[Stored data entries]
——

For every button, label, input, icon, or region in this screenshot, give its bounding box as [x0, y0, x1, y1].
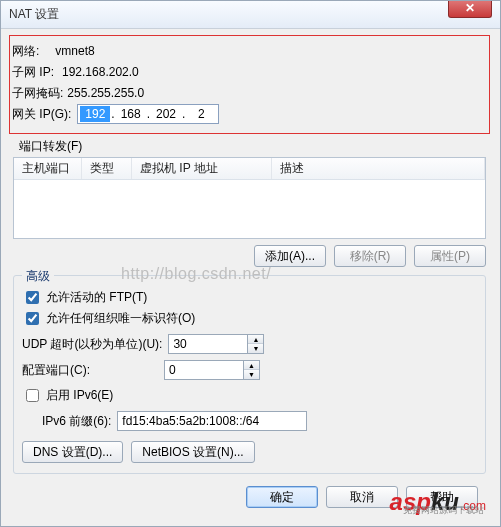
allow-active-ftp-label: 允许活动的 FTP(T): [46, 289, 147, 306]
allow-active-ftp-row[interactable]: 允许活动的 FTP(T): [22, 288, 477, 307]
ipv6-prefix-label: IPv6 前缀(6):: [42, 413, 111, 430]
gateway-ip-label: 网关 IP(G):: [12, 106, 71, 123]
chevron-down-icon[interactable]: ▼: [248, 344, 263, 353]
gateway-ip-input[interactable]: . . .: [77, 104, 219, 124]
properties-button: 属性(P): [414, 245, 486, 267]
cancel-button[interactable]: 取消: [326, 486, 398, 508]
col-host-port[interactable]: 主机端口: [14, 158, 82, 179]
network-label: 网络:: [12, 43, 39, 60]
allow-active-ftp-checkbox[interactable]: [26, 291, 39, 304]
ok-button[interactable]: 确定: [246, 486, 318, 508]
config-port-input[interactable]: [164, 360, 244, 380]
network-info-highlight: 网络: vmnet8 子网 IP: 192.168.202.0 子网掩码: 25…: [9, 35, 490, 134]
subnet-mask-label: 子网掩码:: [12, 85, 63, 102]
subnet-ip-label: 子网 IP:: [12, 64, 54, 81]
table-body[interactable]: [14, 180, 485, 238]
gateway-seg3[interactable]: [151, 106, 181, 122]
allow-any-oid-checkbox[interactable]: [26, 312, 39, 325]
netbios-settings-button[interactable]: NetBIOS 设置(N)...: [131, 441, 254, 463]
col-type[interactable]: 类型: [82, 158, 132, 179]
window-title: NAT 设置: [9, 6, 59, 23]
gateway-seg2[interactable]: [116, 106, 146, 122]
enable-ipv6-row[interactable]: 启用 IPv6(E): [22, 386, 477, 405]
udp-timeout-label: UDP 超时(以秒为单位)(U):: [22, 336, 162, 353]
subnet-mask-value: 255.255.255.0: [67, 86, 144, 100]
dns-settings-button[interactable]: DNS 设置(D)...: [22, 441, 123, 463]
help-button[interactable]: 帮助: [406, 486, 478, 508]
advanced-legend: 高级: [22, 268, 54, 285]
config-port-spinner[interactable]: ▲▼: [244, 360, 260, 380]
udp-timeout-input[interactable]: [168, 334, 248, 354]
allow-any-oid-row[interactable]: 允许任何组织唯一标识符(O): [22, 309, 477, 328]
allow-any-oid-label: 允许任何组织唯一标识符(O): [46, 310, 195, 327]
remove-button: 移除(R): [334, 245, 406, 267]
close-button[interactable]: ✕: [448, 0, 492, 18]
port-forward-table[interactable]: 主机端口 类型 虚拟机 IP 地址 描述: [13, 157, 486, 239]
gateway-seg4[interactable]: [186, 106, 216, 122]
advanced-group: 高级 允许活动的 FTP(T) 允许任何组织唯一标识符(O) UDP 超时(以秒…: [13, 275, 486, 474]
gateway-seg1[interactable]: [80, 106, 110, 122]
chevron-up-icon[interactable]: ▲: [244, 361, 259, 370]
ipv6-prefix-input[interactable]: [117, 411, 307, 431]
col-desc[interactable]: 描述: [272, 158, 485, 179]
table-header: 主机端口 类型 虚拟机 IP 地址 描述: [14, 158, 485, 180]
config-port-label: 配置端口(C):: [22, 362, 90, 379]
network-value: vmnet8: [55, 44, 94, 58]
close-icon: ✕: [465, 1, 475, 15]
port-forward-label: 端口转发(F): [19, 138, 490, 155]
chevron-up-icon[interactable]: ▲: [248, 335, 263, 344]
enable-ipv6-label: 启用 IPv6(E): [46, 387, 113, 404]
add-button[interactable]: 添加(A)...: [254, 245, 326, 267]
enable-ipv6-checkbox[interactable]: [26, 389, 39, 402]
subnet-ip-value: 192.168.202.0: [62, 65, 139, 79]
col-vm-ip[interactable]: 虚拟机 IP 地址: [132, 158, 272, 179]
chevron-down-icon[interactable]: ▼: [244, 370, 259, 379]
udp-timeout-spinner[interactable]: ▲▼: [248, 334, 264, 354]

——

Action item: Repeat every line above precisely; pictures do not belong in the copy.

Result of the exercise:
For every button, label, input, icon, or region in this screenshot, give its bounding box as [x0, y0, x1, y1].
allow-active-ftp-label: 允许活动的 FTP(T): [46, 289, 147, 306]
allow-active-ftp-row[interactable]: 允许活动的 FTP(T): [22, 288, 477, 307]
ipv6-prefix-label: IPv6 前缀(6):: [42, 413, 111, 430]
gateway-ip-label: 网关 IP(G):: [12, 106, 71, 123]
chevron-down-icon[interactable]: ▼: [248, 344, 263, 353]
gateway-ip-input[interactable]: . . .: [77, 104, 219, 124]
properties-button: 属性(P): [414, 245, 486, 267]
cancel-button[interactable]: 取消: [326, 486, 398, 508]
col-host-port[interactable]: 主机端口: [14, 158, 82, 179]
network-label: 网络:: [12, 43, 39, 60]
allow-active-ftp-checkbox[interactable]: [26, 291, 39, 304]
ok-button[interactable]: 确定: [246, 486, 318, 508]
config-port-input[interactable]: [164, 360, 244, 380]
network-info-highlight: 网络: vmnet8 子网 IP: 192.168.202.0 子网掩码: 25…: [9, 35, 490, 134]
subnet-mask-label: 子网掩码:: [12, 85, 63, 102]
subnet-ip-label: 子网 IP:: [12, 64, 54, 81]
table-body[interactable]: [14, 180, 485, 238]
gateway-seg3[interactable]: [151, 106, 181, 122]
allow-any-oid-checkbox[interactable]: [26, 312, 39, 325]
netbios-settings-button[interactable]: NetBIOS 设置(N)...: [131, 441, 254, 463]
col-type[interactable]: 类型: [82, 158, 132, 179]
window-title: NAT 设置: [9, 6, 59, 23]
gateway-seg2[interactable]: [116, 106, 146, 122]
enable-ipv6-row[interactable]: 启用 IPv6(E): [22, 386, 477, 405]
udp-timeout-label: UDP 超时(以秒为单位)(U):: [22, 336, 162, 353]
subnet-mask-value: 255.255.255.0: [67, 86, 144, 100]
dns-settings-button[interactable]: DNS 设置(D)...: [22, 441, 123, 463]
help-button[interactable]: 帮助: [406, 486, 478, 508]
advanced-legend: 高级: [22, 268, 54, 285]
config-port-spinner[interactable]: ▲▼: [244, 360, 260, 380]
udp-timeout-input[interactable]: [168, 334, 248, 354]
allow-any-oid-row[interactable]: 允许任何组织唯一标识符(O): [22, 309, 477, 328]
allow-any-oid-label: 允许任何组织唯一标识符(O): [46, 310, 195, 327]
remove-button: 移除(R): [334, 245, 406, 267]
close-button[interactable]: ✕: [448, 0, 492, 18]
port-forward-table[interactable]: 主机端口 类型 虚拟机 IP 地址 描述: [13, 157, 486, 239]
gateway-seg4[interactable]: [186, 106, 216, 122]
advanced-group: 高级 允许活动的 FTP(T) 允许任何组织唯一标识符(O) UDP 超时(以秒…: [13, 275, 486, 474]
gateway-seg1[interactable]: [80, 106, 110, 122]
chevron-up-icon[interactable]: ▲: [244, 361, 259, 370]
ipv6-prefix-input[interactable]: [117, 411, 307, 431]
col-desc[interactable]: 描述: [272, 158, 485, 179]
table-header: 主机端口 类型 虚拟机 IP 地址 描述: [14, 158, 485, 180]
config-port-label: 配置端口(C):: [22, 362, 90, 379]
network-value: vmnet8: [55, 44, 94, 58]
close-icon: ✕: [465, 1, 475, 15]
port-forward-label: 端口转发(F): [19, 138, 490, 155]
chevron-up-icon[interactable]: ▲: [248, 335, 263, 344]
enable-ipv6-label: 启用 IPv6(E): [46, 387, 113, 404]
add-button[interactable]: 添加(A)...: [254, 245, 326, 267]
enable-ipv6-checkbox[interactable]: [26, 389, 39, 402]
subnet-ip-value: 192.168.202.0: [62, 65, 139, 79]
col-vm-ip[interactable]: 虚拟机 IP 地址: [132, 158, 272, 179]
chevron-down-icon[interactable]: ▼: [244, 370, 259, 379]
udp-timeout-spinner[interactable]: ▲▼: [248, 334, 264, 354]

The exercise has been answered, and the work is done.